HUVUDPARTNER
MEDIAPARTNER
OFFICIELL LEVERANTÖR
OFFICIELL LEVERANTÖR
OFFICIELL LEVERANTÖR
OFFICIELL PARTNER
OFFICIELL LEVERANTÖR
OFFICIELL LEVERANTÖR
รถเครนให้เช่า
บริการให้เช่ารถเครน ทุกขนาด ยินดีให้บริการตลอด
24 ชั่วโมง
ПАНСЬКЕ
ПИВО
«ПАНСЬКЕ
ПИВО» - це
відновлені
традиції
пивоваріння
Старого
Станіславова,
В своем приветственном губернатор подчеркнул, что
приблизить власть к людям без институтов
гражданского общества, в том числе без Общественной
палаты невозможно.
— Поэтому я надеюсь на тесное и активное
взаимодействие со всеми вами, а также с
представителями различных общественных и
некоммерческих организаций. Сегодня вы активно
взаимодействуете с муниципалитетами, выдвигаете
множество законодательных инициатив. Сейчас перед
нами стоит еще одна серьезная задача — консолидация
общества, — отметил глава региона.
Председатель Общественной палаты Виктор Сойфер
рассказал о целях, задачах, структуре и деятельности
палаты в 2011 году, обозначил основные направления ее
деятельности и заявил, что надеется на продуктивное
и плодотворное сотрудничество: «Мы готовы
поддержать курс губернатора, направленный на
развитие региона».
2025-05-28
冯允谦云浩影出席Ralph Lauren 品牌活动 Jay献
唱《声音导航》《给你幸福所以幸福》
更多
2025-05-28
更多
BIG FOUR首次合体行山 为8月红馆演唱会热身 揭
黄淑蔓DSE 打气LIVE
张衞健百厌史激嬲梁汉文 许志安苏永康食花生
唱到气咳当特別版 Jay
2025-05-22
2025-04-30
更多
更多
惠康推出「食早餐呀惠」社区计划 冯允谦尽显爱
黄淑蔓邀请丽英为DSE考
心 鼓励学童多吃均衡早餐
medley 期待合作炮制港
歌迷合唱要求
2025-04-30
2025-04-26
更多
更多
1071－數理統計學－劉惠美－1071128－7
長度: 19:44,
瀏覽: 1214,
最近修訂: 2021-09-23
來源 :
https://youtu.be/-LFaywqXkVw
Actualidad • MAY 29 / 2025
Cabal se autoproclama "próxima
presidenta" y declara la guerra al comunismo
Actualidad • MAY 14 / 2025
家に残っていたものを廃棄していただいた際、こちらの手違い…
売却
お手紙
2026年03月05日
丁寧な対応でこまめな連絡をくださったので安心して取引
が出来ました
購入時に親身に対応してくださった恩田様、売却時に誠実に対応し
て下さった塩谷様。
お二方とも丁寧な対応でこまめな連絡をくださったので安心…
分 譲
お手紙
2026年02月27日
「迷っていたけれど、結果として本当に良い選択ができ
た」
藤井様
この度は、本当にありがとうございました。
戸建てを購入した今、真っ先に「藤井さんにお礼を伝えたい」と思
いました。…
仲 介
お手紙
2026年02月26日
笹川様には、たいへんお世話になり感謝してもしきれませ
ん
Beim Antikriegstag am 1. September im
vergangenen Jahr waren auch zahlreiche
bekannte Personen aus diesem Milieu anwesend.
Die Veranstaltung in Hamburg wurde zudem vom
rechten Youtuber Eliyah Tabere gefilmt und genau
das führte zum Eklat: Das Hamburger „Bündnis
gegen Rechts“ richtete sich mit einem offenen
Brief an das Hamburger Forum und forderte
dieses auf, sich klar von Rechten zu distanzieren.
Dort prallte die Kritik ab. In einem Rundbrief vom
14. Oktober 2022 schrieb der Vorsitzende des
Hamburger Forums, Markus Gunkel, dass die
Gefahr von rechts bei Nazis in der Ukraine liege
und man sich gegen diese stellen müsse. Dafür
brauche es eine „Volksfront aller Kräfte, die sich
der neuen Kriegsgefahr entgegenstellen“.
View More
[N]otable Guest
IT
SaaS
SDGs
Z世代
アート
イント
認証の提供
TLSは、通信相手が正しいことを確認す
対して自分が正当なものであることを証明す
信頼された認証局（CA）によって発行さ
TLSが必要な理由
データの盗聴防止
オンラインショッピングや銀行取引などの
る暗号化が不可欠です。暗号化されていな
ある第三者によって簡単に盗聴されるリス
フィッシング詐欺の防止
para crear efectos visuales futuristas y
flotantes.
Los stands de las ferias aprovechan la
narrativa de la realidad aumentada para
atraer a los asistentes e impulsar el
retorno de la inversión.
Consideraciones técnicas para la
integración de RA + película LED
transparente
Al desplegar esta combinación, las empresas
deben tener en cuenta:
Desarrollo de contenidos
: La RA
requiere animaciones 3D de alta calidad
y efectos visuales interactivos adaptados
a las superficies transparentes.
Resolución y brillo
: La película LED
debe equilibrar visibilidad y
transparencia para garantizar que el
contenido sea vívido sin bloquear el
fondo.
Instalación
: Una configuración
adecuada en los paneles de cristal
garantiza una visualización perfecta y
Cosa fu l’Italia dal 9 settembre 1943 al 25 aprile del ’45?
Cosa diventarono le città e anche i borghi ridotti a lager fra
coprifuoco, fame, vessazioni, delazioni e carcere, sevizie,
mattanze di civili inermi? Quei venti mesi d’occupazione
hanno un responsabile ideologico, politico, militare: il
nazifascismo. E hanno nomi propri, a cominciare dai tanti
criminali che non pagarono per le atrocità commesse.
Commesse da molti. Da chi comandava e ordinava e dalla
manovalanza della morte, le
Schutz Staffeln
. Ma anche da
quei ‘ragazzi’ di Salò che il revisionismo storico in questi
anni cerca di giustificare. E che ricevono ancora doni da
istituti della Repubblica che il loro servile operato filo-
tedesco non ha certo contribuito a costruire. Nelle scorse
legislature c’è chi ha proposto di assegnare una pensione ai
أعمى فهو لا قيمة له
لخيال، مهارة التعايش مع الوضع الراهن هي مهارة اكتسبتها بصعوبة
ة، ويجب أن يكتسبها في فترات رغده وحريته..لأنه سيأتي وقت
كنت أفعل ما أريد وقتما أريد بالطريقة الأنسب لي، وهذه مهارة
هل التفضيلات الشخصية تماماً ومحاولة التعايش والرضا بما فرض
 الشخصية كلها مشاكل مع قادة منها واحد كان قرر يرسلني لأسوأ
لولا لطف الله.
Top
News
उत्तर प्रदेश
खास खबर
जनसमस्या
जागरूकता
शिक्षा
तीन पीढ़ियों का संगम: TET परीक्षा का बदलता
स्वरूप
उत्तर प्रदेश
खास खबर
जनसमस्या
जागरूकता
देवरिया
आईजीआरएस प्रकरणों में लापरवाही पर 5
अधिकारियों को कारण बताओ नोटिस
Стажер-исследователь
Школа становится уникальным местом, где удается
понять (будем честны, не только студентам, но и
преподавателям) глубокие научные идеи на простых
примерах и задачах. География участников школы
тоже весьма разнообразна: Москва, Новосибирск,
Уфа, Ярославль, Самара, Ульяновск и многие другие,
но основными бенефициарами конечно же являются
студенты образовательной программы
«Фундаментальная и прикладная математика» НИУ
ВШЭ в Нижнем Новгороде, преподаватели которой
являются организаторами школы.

_Problem description_
Retype the whole listing exactly.

_Your solution_
HUVUDPARTNER
MEDIAPARTNER
OFFICIELL LEVERANTÖR
OFFICIELL LEVERANTÖR
OFFICIELL LEVERANTÖR
OFFICIELL PARTNER
OFFICIELL LEVERANTÖR
OFFICIELL LEVERANTÖR
รถเครนให้เช่า
บริการให้เช่ารถเครน ทุกขนาด ยินดีให้บริการตลอด
24 ชั่วโมง
ПАНСЬКЕ
ПИВО
«ПАНСЬКЕ
ПИВО» - це
відновлені
традиції
пивоваріння
Старого
Станіславова,
В своем приветственном губернатор подчеркнул, что
приблизить власть к людям без институтов
гражданского общества, в том числе без Общественной
палаты невозможно.
— Поэтому я надеюсь на тесное и активное
взаимодействие со всеми вами, а также с
представителями различных общественных и
некоммерческих организаций. Сегодня вы активно
взаимодействуете с муниципалитетами, выдвигаете
множество законодательных инициатив. Сейчас перед
нами стоит еще одна серьезная задача — консолидация
общества, — отметил глава региона.
Председатель Общественной палаты Виктор Сойфер
рассказал о целях, задачах, структуре и деятельности
палаты в 2011 году, обозначил основные направления ее
деятельности и заявил, что надеется на продуктивное
и плодотворное сотрудничество: «Мы готовы
поддержать курс губернатора, направленный на
развитие региона».
2025-05-28
冯允谦云浩影出席Ralph Lauren 品牌活动 Jay献
唱《声音导航》《给你幸福所以幸福》
更多
2025-05-28
更多
BIG FOUR首次合体行山 为8月红馆演唱会热身 揭
黄淑蔓DSE 打气LIVE
张衞健百厌史激嬲梁汉文 许志安苏永康食花生
唱到气咳当特別版 Jay
2025-05-22
2025-04-30
更多
更多
惠康推出「食早餐呀惠」社区计划 冯允谦尽显爱
黄淑蔓邀请丽英为DSE考
心 鼓励学童多吃均衡早餐
medley 期待合作炮制港
歌迷合唱要求
2025-04-30
2025-04-26
更多
更多
1071－數理統計學－劉惠美－1071128－7
長度: 19:44,
瀏覽: 1214,
最近修訂: 2021-09-23
來源 :
https://youtu.be/-LFaywqXkVw
Actualidad • MAY 29 / 2025
Cabal se autoproclama "próxima
presidenta" y declara la guerra al comunismo
Actualidad • MAY 14 / 2025
家に残っていたものを廃棄していただいた際、こちらの手違い…
売却
お手紙
2026年03月05日
丁寧な対応でこまめな連絡をくださったので安心して取引
が出来ました
購入時に親身に対応してくださった恩田様、売却時に誠実に対応し
て下さった塩谷様。
お二方とも丁寧な対応でこまめな連絡をくださったので安心…
分 譲
お手紙
2026年02月27日
「迷っていたけれど、結果として本当に良い選択ができ
た」
藤井様
この度は、本当にありがとうございました。
戸建てを購入した今、真っ先に「藤井さんにお礼を伝えたい」と思
いました。…
仲 介
お手紙
2026年02月26日
笹川様には、たいへんお世話になり感謝してもしきれませ
ん
Beim Antikriegstag am 1. September im
vergangenen Jahr waren auch zahlreiche
bekannte Personen aus diesem Milieu anwesend.
Die Veranstaltung in Hamburg wurde zudem vom
rechten Youtuber Eliyah Tabere gefilmt und genau
das führte zum Eklat: Das Hamburger „Bündnis
gegen Rechts“ richtete sich mit einem offenen
Brief an das Hamburger Forum und forderte
dieses auf, sich klar von Rechten zu distanzieren.
Dort prallte die Kritik ab. In einem Rundbrief vom
14. Oktober 2022 schrieb der Vorsitzende des
Hamburger Forums, Markus Gunkel, dass die
Gefahr von rechts bei Nazis in der Ukraine liege
und man sich gegen diese stellen müsse. Dafür
brauche es eine „Volksfront aller Kräfte, die sich
der neuen Kriegsgefahr entgegenstellen“.
View More
[N]otable Guest
IT
SaaS
SDGs
Z世代
アート
イント
認証の提供
TLSは、通信相手が正しいことを確認す
対して自分が正当なものであることを証明す
信頼された認証局（CA）によって発行さ
TLSが必要な理由
データの盗聴防止
オンラインショッピングや銀行取引などの
る暗号化が不可欠です。暗号化されていな
ある第三者によって簡単に盗聴されるリス
フィッシング詐欺の防止
para crear efectos visuales futuristas y
flotantes.
Los stands de las ferias aprovechan la
narrativa de la realidad aumentada para
atraer a los asistentes e impulsar el
retorno de la inversión.
Consideraciones técnicas para la
integración de RA + película LED
transparente
Al desplegar esta combinación, las empresas
deben tener en cuenta:
Desarrollo de contenidos
: La RA
requiere animaciones 3D de alta calidad
y efectos visuales interactivos adaptados
a las superficies transparentes.
Resolución y brillo
: La película LED
debe equilibrar visibilidad y
transparencia para garantizar que el
contenido sea vívido sin bloquear el
fondo.
Instalación
: Una configuración
adecuada en los paneles de cristal
garantiza una visualización perfecta y
Cosa fu l’Italia dal 9 settembre 1943 al 25 aprile del ’45?
Cosa diventarono le città e anche i borghi ridotti a lager fra
coprifuoco, fame, vessazioni, delazioni e carcere, sevizie,
mattanze di civili inermi? Quei venti mesi d’occupazione
hanno un responsabile ideologico, politico, militare: il
nazifascismo. E hanno nomi propri, a cominciare dai tanti
criminali che non pagarono per le atrocità commesse.
Commesse da molti. Da chi comandava e ordinava e dalla
manovalanza della morte, le
Schutz Staffeln
. Ma anche da
quei ‘ragazzi’ di Salò che il revisionismo storico in questi
anni cerca di giustificare. E che ricevono ancora doni da
istituti della Repubblica che il loro servile operato filo-
tedesco non ha certo contribuito a costruire. Nelle scorse
legislature c’è chi ha proposto di assegnare una pensione ai
أعمى فهو لا قيمة له
لخيال، مهارة التعايش مع الوضع الراهن هي مهارة اكتسبتها بصعوبة
ة، ويجب أن يكتسبها في فترات رغده وحريته..لأنه سيأتي وقت
كنت أفعل ما أريد وقتما أريد بالطريقة الأنسب لي، وهذه مهارة
هل التفضيلات الشخصية تماماً ومحاولة التعايش والرضا بما فرض
 الشخصية كلها مشاكل مع قادة منها واحد كان قرر يرسلني لأسوأ
لولا لطف الله.
Top
News
उत्तर प्रदेश
खास खबर
जनसमस्या
जागरूकता
शिक्षा
तीन पीढ़ियों का संगम: TET परीक्षा का बदलता
स्वरूप
उत्तर प्रदेश
खास खबर
जनसमस्या
जागरूकता
देवरिया
आईजीआरएस प्रकरणों में लापरवाही पर 5
अधिकारियों को कारण बताओ नोटिस
Стажер-исследователь
Школа становится уникальным местом, где удается
понять (будем честны, не только студентам, но и
преподавателям) глубокие научные идеи на простых
примерах и задачах. География участников школы
тоже весьма разнообразна: Москва, Новосибирск,
Уфа, Ярославль, Самара, Ульяновск и многие другие,
но основными бенефициарами конечно же являются
студенты образовательной программы
«Фундаментальная и прикладная математика» НИУ
ВШЭ в Нижнем Новгороде, преподаватели которой
являются организаторами школы.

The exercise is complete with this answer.